TASK TO COMPLETE:
Please output the entries below exactly as they are.

TASK MATERIAL:
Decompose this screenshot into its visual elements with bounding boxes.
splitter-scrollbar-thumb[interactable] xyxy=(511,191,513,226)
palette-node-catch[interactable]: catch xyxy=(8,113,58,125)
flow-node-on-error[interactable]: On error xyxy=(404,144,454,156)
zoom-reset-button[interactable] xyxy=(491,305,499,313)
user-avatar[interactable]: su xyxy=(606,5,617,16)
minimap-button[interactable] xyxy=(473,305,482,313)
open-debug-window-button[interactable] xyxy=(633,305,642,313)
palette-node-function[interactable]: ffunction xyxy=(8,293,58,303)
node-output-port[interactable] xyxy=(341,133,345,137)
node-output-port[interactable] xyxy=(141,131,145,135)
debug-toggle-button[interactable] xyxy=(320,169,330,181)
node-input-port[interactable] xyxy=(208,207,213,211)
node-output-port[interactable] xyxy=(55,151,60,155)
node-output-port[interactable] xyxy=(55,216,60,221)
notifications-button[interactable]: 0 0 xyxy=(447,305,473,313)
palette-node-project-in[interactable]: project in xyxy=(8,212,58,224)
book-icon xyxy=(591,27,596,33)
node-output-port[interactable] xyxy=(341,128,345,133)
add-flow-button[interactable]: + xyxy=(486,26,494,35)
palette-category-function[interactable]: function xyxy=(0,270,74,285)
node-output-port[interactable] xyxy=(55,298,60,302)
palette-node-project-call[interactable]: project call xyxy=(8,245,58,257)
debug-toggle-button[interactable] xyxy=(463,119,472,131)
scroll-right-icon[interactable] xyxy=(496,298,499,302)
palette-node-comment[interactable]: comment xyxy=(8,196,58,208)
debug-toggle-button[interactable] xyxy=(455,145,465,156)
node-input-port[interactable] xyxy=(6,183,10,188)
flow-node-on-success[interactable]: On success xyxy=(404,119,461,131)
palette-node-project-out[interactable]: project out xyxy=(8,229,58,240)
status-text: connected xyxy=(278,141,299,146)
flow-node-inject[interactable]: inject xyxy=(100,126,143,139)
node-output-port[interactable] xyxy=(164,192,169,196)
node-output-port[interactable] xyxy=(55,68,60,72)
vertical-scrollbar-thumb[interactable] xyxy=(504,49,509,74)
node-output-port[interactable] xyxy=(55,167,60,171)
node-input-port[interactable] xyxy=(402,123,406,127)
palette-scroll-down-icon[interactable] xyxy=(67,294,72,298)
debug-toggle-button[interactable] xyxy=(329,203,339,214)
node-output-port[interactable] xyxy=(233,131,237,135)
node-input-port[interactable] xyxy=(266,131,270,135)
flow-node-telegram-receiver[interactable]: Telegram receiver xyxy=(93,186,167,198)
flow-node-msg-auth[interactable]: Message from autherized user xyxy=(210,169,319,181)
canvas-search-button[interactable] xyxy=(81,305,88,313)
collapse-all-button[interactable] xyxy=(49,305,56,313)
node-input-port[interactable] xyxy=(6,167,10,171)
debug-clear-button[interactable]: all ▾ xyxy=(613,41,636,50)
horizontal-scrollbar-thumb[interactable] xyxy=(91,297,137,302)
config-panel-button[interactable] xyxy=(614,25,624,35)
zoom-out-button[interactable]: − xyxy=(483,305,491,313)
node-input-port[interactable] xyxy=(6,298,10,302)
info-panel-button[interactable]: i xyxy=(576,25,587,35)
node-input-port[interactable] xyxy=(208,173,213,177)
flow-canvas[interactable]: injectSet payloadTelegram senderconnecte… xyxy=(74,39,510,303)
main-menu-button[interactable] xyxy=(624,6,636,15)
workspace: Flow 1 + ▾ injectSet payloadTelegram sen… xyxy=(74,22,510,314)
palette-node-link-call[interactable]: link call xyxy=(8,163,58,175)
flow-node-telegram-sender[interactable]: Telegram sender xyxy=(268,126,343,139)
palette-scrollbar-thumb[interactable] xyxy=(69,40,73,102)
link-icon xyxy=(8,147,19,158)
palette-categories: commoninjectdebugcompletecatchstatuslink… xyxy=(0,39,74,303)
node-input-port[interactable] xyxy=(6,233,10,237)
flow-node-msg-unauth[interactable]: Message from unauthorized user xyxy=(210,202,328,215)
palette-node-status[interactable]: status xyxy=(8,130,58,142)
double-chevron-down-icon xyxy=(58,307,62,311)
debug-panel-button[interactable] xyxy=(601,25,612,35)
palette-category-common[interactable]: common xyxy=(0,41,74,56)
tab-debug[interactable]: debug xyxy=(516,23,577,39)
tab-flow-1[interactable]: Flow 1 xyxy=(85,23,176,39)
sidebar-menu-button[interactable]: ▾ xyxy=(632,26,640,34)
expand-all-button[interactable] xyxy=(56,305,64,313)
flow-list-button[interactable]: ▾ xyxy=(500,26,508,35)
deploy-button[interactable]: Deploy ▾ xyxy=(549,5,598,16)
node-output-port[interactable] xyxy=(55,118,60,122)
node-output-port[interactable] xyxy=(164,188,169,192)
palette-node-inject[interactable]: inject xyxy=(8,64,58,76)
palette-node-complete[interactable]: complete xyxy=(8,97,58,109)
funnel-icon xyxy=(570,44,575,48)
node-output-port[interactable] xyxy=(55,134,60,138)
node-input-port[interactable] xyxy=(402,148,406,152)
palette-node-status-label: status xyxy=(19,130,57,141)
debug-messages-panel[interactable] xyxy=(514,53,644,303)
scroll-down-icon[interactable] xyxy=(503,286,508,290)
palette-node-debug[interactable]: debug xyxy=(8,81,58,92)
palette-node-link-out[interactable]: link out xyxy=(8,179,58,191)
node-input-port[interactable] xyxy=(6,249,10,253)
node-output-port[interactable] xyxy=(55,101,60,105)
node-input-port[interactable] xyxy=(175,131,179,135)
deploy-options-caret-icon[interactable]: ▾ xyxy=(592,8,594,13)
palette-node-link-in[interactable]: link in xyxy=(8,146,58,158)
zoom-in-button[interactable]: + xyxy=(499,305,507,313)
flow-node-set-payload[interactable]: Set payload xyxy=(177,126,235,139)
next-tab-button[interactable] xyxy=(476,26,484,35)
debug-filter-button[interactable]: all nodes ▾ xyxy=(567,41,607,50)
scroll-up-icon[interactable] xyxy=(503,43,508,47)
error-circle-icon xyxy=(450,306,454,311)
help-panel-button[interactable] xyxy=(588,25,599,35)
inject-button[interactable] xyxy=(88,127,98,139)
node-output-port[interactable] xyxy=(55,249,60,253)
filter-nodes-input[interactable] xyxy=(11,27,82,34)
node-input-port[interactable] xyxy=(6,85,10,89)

SOLUTION:
Decompose this screenshot into its visual elements with bounding boxes.
splitter-scrollbar-thumb[interactable] xyxy=(511,191,513,226)
palette-node-catch[interactable]: catch xyxy=(8,113,58,125)
flow-node-on-error[interactable]: On error xyxy=(404,144,454,156)
zoom-reset-button[interactable] xyxy=(491,305,499,313)
user-avatar[interactable]: su xyxy=(606,5,617,16)
minimap-button[interactable] xyxy=(473,305,482,313)
open-debug-window-button[interactable] xyxy=(633,305,642,313)
palette-node-function[interactable]: ffunction xyxy=(8,293,58,303)
node-output-port[interactable] xyxy=(341,133,345,137)
node-output-port[interactable] xyxy=(141,131,145,135)
debug-toggle-button[interactable] xyxy=(320,169,330,181)
node-input-port[interactable] xyxy=(208,207,213,211)
node-output-port[interactable] xyxy=(55,151,60,155)
node-output-port[interactable] xyxy=(55,216,60,221)
notifications-button[interactable]: 0 0 xyxy=(447,305,473,313)
palette-node-project-in[interactable]: project in xyxy=(8,212,58,224)
book-icon xyxy=(591,27,596,33)
node-output-port[interactable] xyxy=(341,128,345,133)
add-flow-button[interactable]: + xyxy=(486,26,494,35)
palette-category-function[interactable]: function xyxy=(0,270,74,285)
node-output-port[interactable] xyxy=(55,298,60,302)
palette-node-project-call[interactable]: project call xyxy=(8,245,58,257)
debug-toggle-button[interactable] xyxy=(463,119,472,131)
scroll-right-icon[interactable] xyxy=(496,298,499,302)
palette-node-comment[interactable]: comment xyxy=(8,196,58,208)
debug-toggle-button[interactable] xyxy=(455,145,465,156)
node-input-port[interactable] xyxy=(6,183,10,188)
flow-node-on-success[interactable]: On success xyxy=(404,119,461,131)
palette-node-project-out[interactable]: project out xyxy=(8,229,58,240)
status-text: connected xyxy=(278,141,299,146)
flow-node-inject[interactable]: inject xyxy=(100,126,143,139)
node-output-port[interactable] xyxy=(164,192,169,196)
node-output-port[interactable] xyxy=(55,68,60,72)
vertical-scrollbar-thumb[interactable] xyxy=(504,49,509,74)
node-output-port[interactable] xyxy=(55,167,60,171)
node-input-port[interactable] xyxy=(402,123,406,127)
palette-scroll-down-icon[interactable] xyxy=(67,294,72,298)
debug-toggle-button[interactable] xyxy=(329,203,339,214)
node-output-port[interactable] xyxy=(233,131,237,135)
node-input-port[interactable] xyxy=(266,131,270,135)
flow-node-telegram-receiver[interactable]: Telegram receiver xyxy=(93,186,167,198)
flow-node-msg-auth[interactable]: Message from autherized user xyxy=(210,169,319,181)
canvas-search-button[interactable] xyxy=(81,305,88,313)
collapse-all-button[interactable] xyxy=(49,305,56,313)
node-input-port[interactable] xyxy=(6,167,10,171)
debug-clear-button[interactable]: all ▾ xyxy=(613,41,636,50)
horizontal-scrollbar-thumb[interactable] xyxy=(91,297,137,302)
config-panel-button[interactable] xyxy=(614,25,624,35)
zoom-out-button[interactable]: − xyxy=(483,305,491,313)
node-input-port[interactable] xyxy=(6,298,10,302)
info-panel-button[interactable]: i xyxy=(576,25,587,35)
node-input-port[interactable] xyxy=(208,173,213,177)
flow-canvas[interactable]: injectSet payloadTelegram senderconnecte… xyxy=(74,39,510,303)
main-menu-button[interactable] xyxy=(624,6,636,15)
workspace: Flow 1 + ▾ injectSet payloadTelegram sen… xyxy=(74,22,510,314)
palette-node-link-call[interactable]: link call xyxy=(8,163,58,175)
flow-node-telegram-sender[interactable]: Telegram sender xyxy=(268,126,343,139)
palette-scrollbar-thumb[interactable] xyxy=(69,40,73,102)
link-icon xyxy=(8,147,19,158)
palette-categories: commoninjectdebugcompletecatchstatuslink… xyxy=(0,39,74,303)
node-input-port[interactable] xyxy=(6,233,10,237)
flow-node-msg-unauth[interactable]: Message from unauthorized user xyxy=(210,202,328,215)
palette-node-status[interactable]: status xyxy=(8,130,58,142)
double-chevron-down-icon xyxy=(58,307,62,311)
debug-panel-button[interactable] xyxy=(601,25,612,35)
palette-category-common[interactable]: common xyxy=(0,41,74,56)
tab-debug[interactable]: debug xyxy=(516,23,577,39)
tab-flow-1[interactable]: Flow 1 xyxy=(85,23,176,39)
sidebar-menu-button[interactable]: ▾ xyxy=(632,26,640,34)
expand-all-button[interactable] xyxy=(56,305,64,313)
flow-list-button[interactable]: ▾ xyxy=(500,26,508,35)
deploy-button[interactable]: Deploy ▾ xyxy=(549,5,598,16)
node-output-port[interactable] xyxy=(55,118,60,122)
node-output-port[interactable] xyxy=(164,188,169,192)
palette-node-inject[interactable]: inject xyxy=(8,64,58,76)
palette-node-complete[interactable]: complete xyxy=(8,97,58,109)
funnel-icon xyxy=(570,44,575,48)
node-output-port[interactable] xyxy=(55,134,60,138)
node-input-port[interactable] xyxy=(402,148,406,152)
palette-node-status-label: status xyxy=(19,130,57,141)
debug-messages-panel[interactable] xyxy=(514,53,644,303)
scroll-down-icon[interactable] xyxy=(503,286,508,290)
palette-node-debug[interactable]: debug xyxy=(8,81,58,92)
palette-node-link-out[interactable]: link out xyxy=(8,179,58,191)
node-input-port[interactable] xyxy=(6,249,10,253)
node-output-port[interactable] xyxy=(55,101,60,105)
node-input-port[interactable] xyxy=(175,131,179,135)
deploy-options-caret-icon[interactable]: ▾ xyxy=(592,8,594,13)
palette-node-link-in[interactable]: link in xyxy=(8,146,58,158)
zoom-in-button[interactable]: + xyxy=(499,305,507,313)
flow-node-set-payload[interactable]: Set payload xyxy=(177,126,235,139)
next-tab-button[interactable] xyxy=(476,26,484,35)
debug-filter-button[interactable]: all nodes ▾ xyxy=(567,41,607,50)
scroll-up-icon[interactable] xyxy=(503,43,508,47)
error-circle-icon xyxy=(450,306,454,311)
help-panel-button[interactable] xyxy=(588,25,599,35)
inject-button[interactable] xyxy=(88,127,98,139)
node-output-port[interactable] xyxy=(55,249,60,253)
filter-nodes-input[interactable] xyxy=(11,27,82,34)
node-input-port[interactable] xyxy=(6,85,10,89)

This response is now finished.